_WHAT NEEDS TO BE DONE_. From the entries below, please output exactly the lines starting at the one containing "- Shankh mantra / Ganga mantra" and ending at the one containing "Voir d'autres événements", both included.

[Dataset entries]
-----

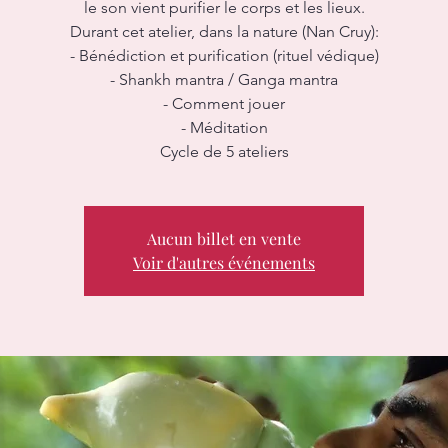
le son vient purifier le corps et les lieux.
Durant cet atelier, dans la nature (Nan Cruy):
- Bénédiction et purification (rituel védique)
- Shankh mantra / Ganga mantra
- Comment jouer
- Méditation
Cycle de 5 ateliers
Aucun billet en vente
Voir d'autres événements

-----

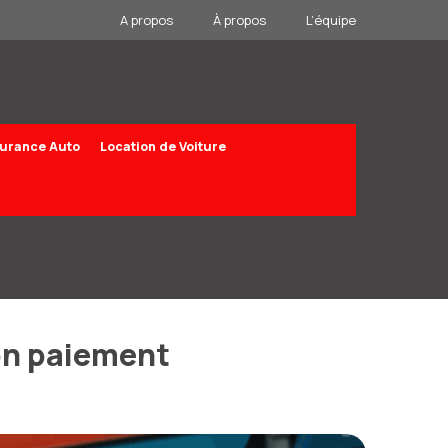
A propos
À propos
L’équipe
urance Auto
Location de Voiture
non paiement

-----

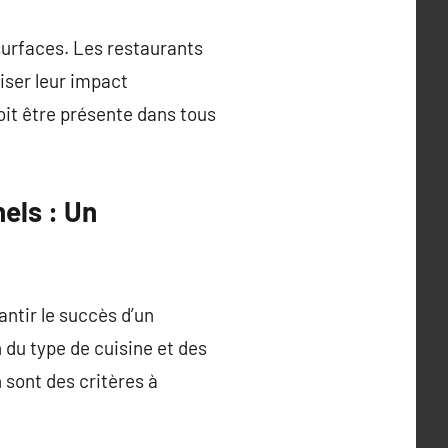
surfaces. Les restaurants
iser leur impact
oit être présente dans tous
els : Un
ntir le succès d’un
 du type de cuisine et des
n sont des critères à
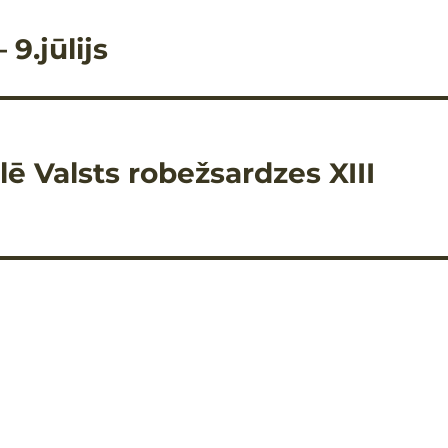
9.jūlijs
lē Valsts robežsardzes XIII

-----

_EXERCISE RESPONSE_.
- Shankh mantra / Ganga mantra
- Comment jouer
- Méditation
Cycle de 5 ateliers
Aucun billet en vente
Voir d'autres événements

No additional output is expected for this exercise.